THE latest crime thrillers sit side by side with textbooks and classic novels. But sometimes the most interesting stories aren’t just on the shelves.
Here, Angus Wark from the National Library of Scotland tells Alice Hinds the Honest Truth about a life spent in libraries
What’s the most overdue library book you’ve ever had returned?
Thankfully, this is not a problem for the National Library of Scotland as we are a reference-only library, but our readers keep material on reserve to use in our reading rooms.
Some readers visit us every day and have material on reserve for weeks or even months. One reader has used a particular book, The History Of The Franks, for the past decade. She has her own copy at home, too, so she doesn’t like to be parted from it.
We’ve actually had to order up several different editions to stop any of them getting worn…
Do you find the same people come into the library week after week, year after year?
We see a lot of the same faces from all walks of life. Some people have been in our team for more than 20 years, and they say some readers have been coming in as long as they’ve been working in the library.

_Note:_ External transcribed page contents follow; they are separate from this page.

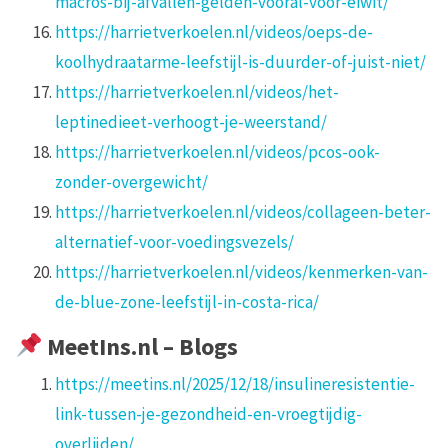
macros-bij-afvallen-gelden-vooral-voor-eiwit/
https://harrietverkoelen.nl/videos/oeps-de-
koolhydraatarme-leefstijl-is-duurder-of-juist-niet/
https://harrietverkoelen.nl/videos/het-
leptinedieet-verhoogt-je-weerstand/
https://harrietverkoelen.nl/videos/pcos-ook-
zonder-overgewicht/
https://harrietverkoelen.nl/videos/collageen-beter-
alternatief-voor-voedingsvezels/
https://harrietverkoelen.nl/videos/kenmerken-van-
de-blue-zone-leefstijl-in-costa-rica/
MeetIns.nl – Blogs
https://meetins.nl/2025/12/18/insulineresistentie-
link-tussen-je-gezondheid-en-vroegtijdig-
overlijden/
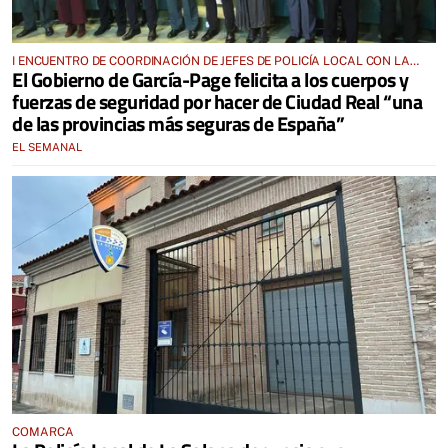
I ENCUENTRO DE COORDINACIÓN DE JEFES DE POLICÍA LOCAL CON LA
El Gobierno de García-Page felicita a los cuerpos y
GUARDIA CIVIL DE CIUDAD REAL
fuerzas de seguridad por hacer de Ciudad Real “una
de las provincias más seguras de España”
EL SEMANAL
COMARCA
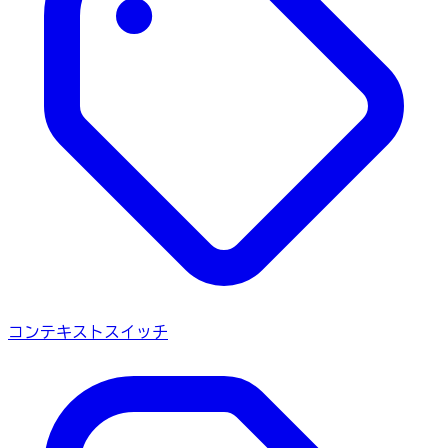
コンテキストスイッチ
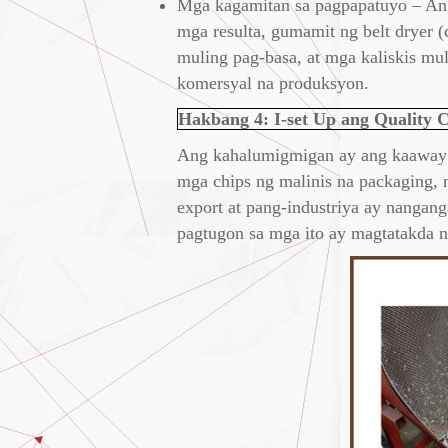
Mga kagamitan sa pagpapatuyo – Ang
mga resulta, gumamit ng belt dryer (
muling pag-basa, at mga kaliskis mu
komersyal na produksyon.
Hakbang 4: I-set Up ang Quality C
Ang kahalumigmigan ay ang kaaway n
mga chips ng malinis na packaging, 
export at pang-industriya ay nangan
pagtugon sa mga ito ay magtatakda 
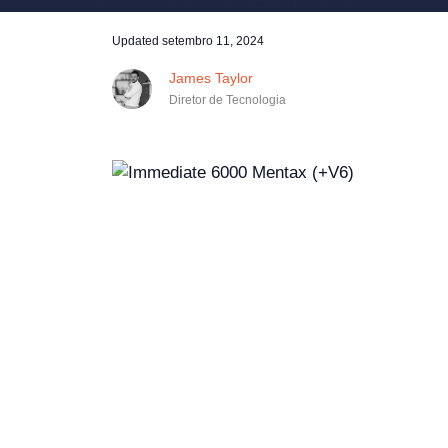
Updated
setembro 11, 2024
James Taylor
Diretor de Tecnologia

We get quite attached to the regulars – and we often worry if we haven’t seen one of them in a while.
Do you have any particularly memorable experiences from your years working in libraries?
The great thing about our job is that you never know what you are going to be asked on a daily basis. Some people from the United States are very keen to be part-Scottish (they‘ve obviously never watched our football team…), and we once answered a query from someone who thought they were descended from Greyfriars Bobby. They were evidently so desperate to claim Scottish lineage they plucked a well-known figure out of the ether, not realising that they had chosen a dog.

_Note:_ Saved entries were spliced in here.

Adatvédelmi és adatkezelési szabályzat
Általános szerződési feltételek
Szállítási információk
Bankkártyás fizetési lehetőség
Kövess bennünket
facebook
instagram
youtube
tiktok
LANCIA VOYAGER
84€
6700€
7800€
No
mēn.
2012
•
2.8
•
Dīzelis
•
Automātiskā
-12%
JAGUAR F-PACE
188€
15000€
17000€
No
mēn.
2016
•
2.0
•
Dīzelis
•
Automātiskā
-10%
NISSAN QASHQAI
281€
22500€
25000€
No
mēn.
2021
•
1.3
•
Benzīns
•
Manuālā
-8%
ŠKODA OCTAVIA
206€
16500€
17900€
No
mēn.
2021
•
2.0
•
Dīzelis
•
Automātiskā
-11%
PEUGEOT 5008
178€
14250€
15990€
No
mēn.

People have also contacted us for information about the village of Brigadoon, and on our online chat service we had a question about the size of Wagon Wheels.
One of our colleagues recalls an inquiry from a pipe band in Pakistan looking for Scottish companies from which to purchase their kilts and glengarry bonnets, and another from a person who was searching for a dry ski slope in Egypt. We really do get asked everything.
Do you know roughly how many books are in the National Library collection?
We are a legal deposit library, which means we are entitled to claim a copy of anything published in the UK, so a lot. We currently estimate 29 million items (including maps, manuscripts, newspapers and music) and rising. We also now collect electronic material, including websites, as many companies only publish online and material can be lost if libraries like ourselves don’t preserve it. And as long as people keep writing, our collections will continue to grow.
What’s the most unusual book in the collection?
It’s hard to choose just one, as we have so many. We have a giant pop-up book, more than two metres tall, containing John Byrne’s stage sets from the play The Cheviot, the Stag and the Black, Black Oil. It is on loan to the V&A in Dundee.
We also have a Sumatran astrological calendar made entirely out of tree bark. It is so beautiful and changes depending on whether you open it from the left or the right.
And of course we have Mary Queen of Scots’ last letter, penned while she was awaiting execution.
Saoirse Ronan,who plays the young, widowed monarch in the new film, came in to the library to view it just last week.
Do you still have to tell people to shush?
Nowadays it’s laptops with their sound on, mobile ringtones and noise leaking from earphones that are the biggest issues.
However, one of my colleagues was recently helping someone in the reading room and was promptly shushed by other readers – so the tables have turned!